Hoy es viernes… Como dijo nuestro Profeta (s.a.s): "El mejor día en que sale el sol es el viernes…"; (Muslim, Yumm’ah, 18) hoy es nuestro día de reunión semanal como creyentes, es un momento excepcional en el que se fortalecen nuestra unión y nuestra hermandad.

¡Queridos creyentes!

Una de las principales responsabilidades que debemos cumplir el viernes es realizar la oración, nuestro Señor Todopoderoso dice: "¡Oh, creyentes! Cuando se llame a la oración del Viernes, acudid con prontitud al recuerdo de Allah y dejad toda compraventa; eso es mejor para vosotros si sabéis”. (Al-Yummah, 62/9)Este llamado no es solo para reunir los cuerpos en un mismo lugar, es para la unión de las almas, para la unificación de los corazones en la misma verdad,  este llamado es para que los corazones se toquen como los hombros se tocan, este llamado es para recordar a todos los creyentes, sin importar su idioma, color, escuela, rango o posición, que se apoyen mutuamente como los ladrillos de un muro.

¡Queridos creyentes!

La llamada a la Oración del Viernes tiene como propósito enseñar a los musulmanes a dejar de lado sus diferencias y abrazar la unidad, a alejarse de la discordia y a apoyarse mutuamente; en otras palabras, a convertirse en una comunidad unificada.
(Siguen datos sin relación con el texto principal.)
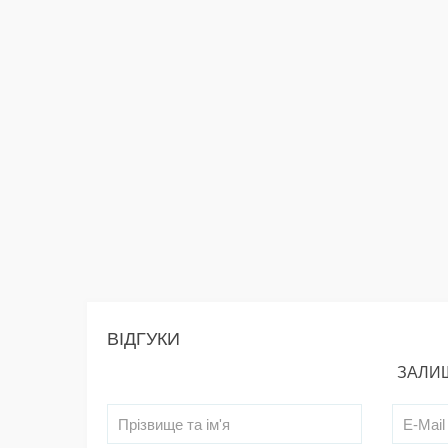
ВІДГУКИ
ЗАЛИШ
Este llamado alude a la vida ejemplar de los Compañeros del Profeta (s.a.s), quienes escuchaban el sermón y la jutba como si un pájaro estuviera posado sobre sus cabezas, amenazando con volar si se movían. (Abu Dawud, Tib, 1) Y este llamado busca transmitir la verdad y las sabidurías del Islam, y el mensaje misericordioso de nuestro Profeta Muhámmad (s.a.s), a todos los rincones del mundo.

¡Queridos musulmanes!

Los creyentes que cuidan su cuerpo, vestimenta y perfume, para presentarse ante Allah el viernes, también deben cuidar sus palabras y acciones en la vida social y no deben darse la espalda unos a otros, deben ser un remedio para los problemas de los demás, una solución a sus dificultades, no deben enfrascarse en disputas insignificantes ni caer en malentendidos. La Ummah de Muhámmad, que se reúne en mezquitas y salas de oración para realizar las Oraciones del Viernes y orientarse hacia la misma qibla, también debe mantenerse unida fuera de la mezquita y mostrar paciencia ante las dificultades, deben estar unidos contra sus enemigos, deben proteger sus mezquitas, su qibla y su patria.

¡Queridos musulmanes!

En estos tiempos de guerra y sufrimiento, cuando la humanidad anhela la paz y los tiranos impiden el culto en la Mezquita de Al-Aqsa, nuestro deber es mantener viva la conciencia del viernes y de la comunidad musulmana;  es unir nuestras mentes y corazones en la misma fe, los mismos sentimientos y los mismos ideales;  es hacer del viernes una oportunidad para renovar nuestro compromiso de hermandad, para convertirnos en uno solo, como los miembros de un mismo cuerpo, y para fortalecer nuestra unidad y solidaridad;  es recordar que en la unidad reside la misericordia y en la separación el tormento.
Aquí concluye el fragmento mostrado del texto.